Economists polled by Reuters expect US employers to add 240,000 new workers in March, up from 311,000 the previous month. Average earnings growth is also expected to have slowed to 4.3% year-over-year, from 4.6% in March.

Money markets now see the odds for a further quarter point rise at the May meeting versus a pause as a coin toss. And 74 basic points of flexibility are discounted for the end of the year.

“Investors should not rush to buy the pivot, as by the time the Fed cuts rates it is too late to avoid a recession,” Barclays chief European equity strategist Emmanual Cau said.

Treasury yields, which move inversely to debt prices, have fallen sharply in recent weeks as traders added risk in bond markets rather than stocks.

The 10-year bond yield traded around 3.29% on Thursday morning in London, holding close to the nearly seven-month low of 3.266% struck overnight.

The yield on the German 10-year bond, a benchmark for euro zone borrowing costs, added 2 basis points to 2.2%.

This German yield is now well below its level of around 2.7% in early March, before the failure of two US banks and UBS’s bailout of Credit Suisse raised concerns about lending banks. cautiously to safeguard capital, which could hurt growth.
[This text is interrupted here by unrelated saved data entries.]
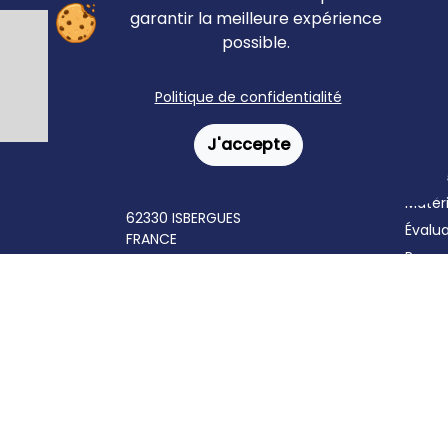
garantir la meilleure expérience
possible.
Livraison rapide
Politique de confidentialité
J'accepte
Ortho Édition
Accue
78 rue Jean Jaurès
Matér
62330 ISBERGUES
Évalu
FRANCE
Revue
anno
Forma
+33 (0)3 21 61 94 94
© Ortho Édition 2023 - Tous droits réservés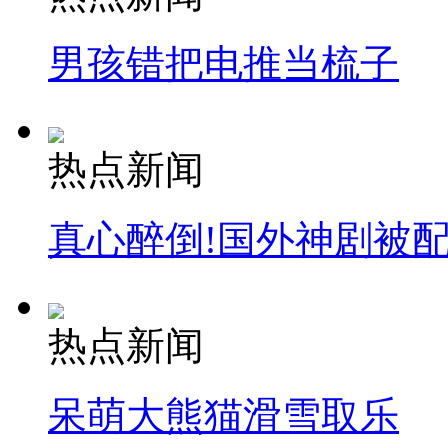
男孩错把电推当梳子
热点新闻
真心醉倒!国外神剧被
热点新闻
呆萌大熊猫滑雪取乐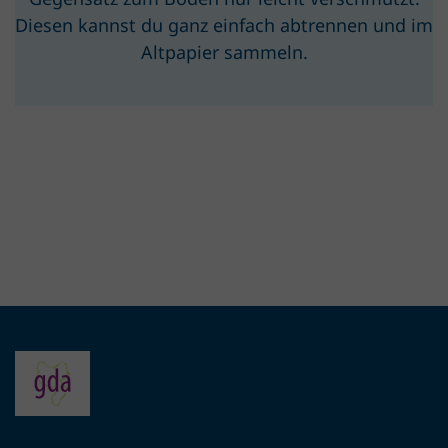
Diesen kannst du ganz einfach abtrennen und im
Altpapier sammeln.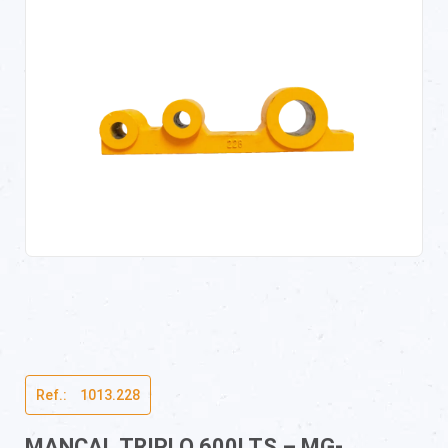
Ref.:ﾠ1013.228
MANCAL TRIPLO 600LTS – MG-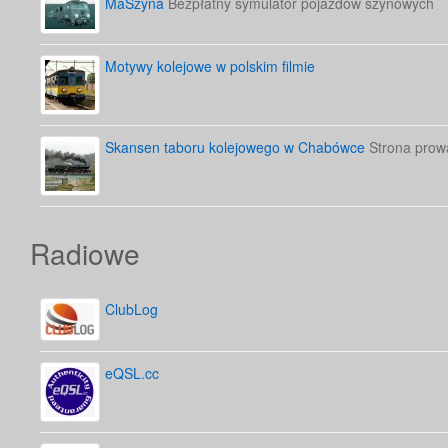
MaSzyna
Bezpłatny symulator pojazdów szynowych
Motywy kolejowe w polskim filmie
Skansen taboru kolejowego w Chabówce
Strona prow
Radiowe
ClubLog
eQSL.cc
The dollar index was flat against other major currencies at 101.84, hitting a two-month low.

Spot gold fell 0.1% from a one-year high reached on Wednesday to $2,019 an ounce, but remained more than 2% higher for the week.

Oil was also under pressure, despite a surprise production cut decision by OPEC+ producers over the weekend. Brent crude, the global benchmark, was down 0.3% at $84.76 a barrel.

Reporting by Kevin Buckland in Tokyo and Naomi Rovnick in London; Edited by Christopher Cushing, Edmund Klamann, Sonali Paul, and Andrew Heavens

Our standards: The Thomson Reuters Trust Principles.